*Data extract*.
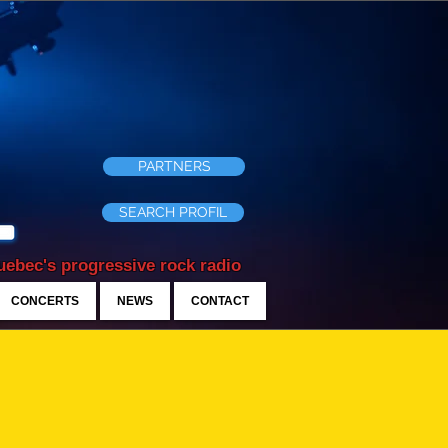
PARTNERS
SEARCH PROFIL
ebec's progressive rock radio
CONCERTS
NEWS
CONTACT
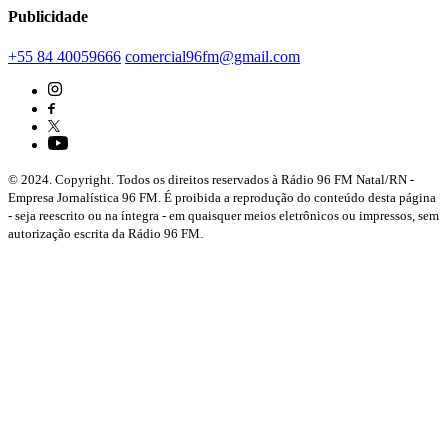
Publicidade
+55 84 40059666
comercial96fm@gmail.com
© 2024. Copyright. Todos os direitos reservados à Rádio 96 FM Natal/RN -
Empresa Jornalística 96 FM. É proibida a reprodução do conteúdo desta página
- seja reescrito ou na íntegra - em quaisquer meios eletrônicos ou impressos, sem
autorização escrita da Rádio 96 FM.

*Exercise brief*. Where an entry contains an image, leave the image out; otherwise retype everything exactly.

*Solution for this task*.
PARTNERS
SEARCH PROFIL
ebec's progressive rock radio
CONCERTS
NEWS
CONTACT
Publicidade
+55 84 40059666
comercial96fm@gmail.com
© 2024. Copyright. Todos os direitos reservados à Rádio 96 FM Natal/RN -
Empresa Jornalística 96 FM. É proibida a reprodução do conteúdo desta página
- seja reescrito ou na íntegra - em quaisquer meios eletrônicos ou impressos, sem
autorização escrita da Rádio 96 FM.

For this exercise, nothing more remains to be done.